• _BRIEF_
Set the data down again, exactly as it reads, but without the pictures.

Page images and extracted text

========

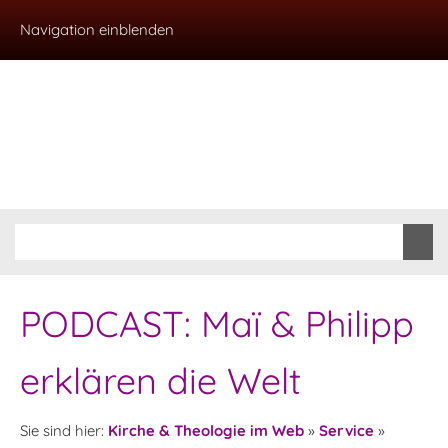
Navigation einblenden
PODCAST: Maï & Philipp
erklären die Welt
Sie sind hier:
Kirche & Theologie im Web
»
Service
»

========

• _PROBLEM SOLUTION_
Navigation einblenden
PODCAST: Maï & Philipp
erklären die Welt
Sie sind hier:
Kirche & Theologie im Web
»
Service
»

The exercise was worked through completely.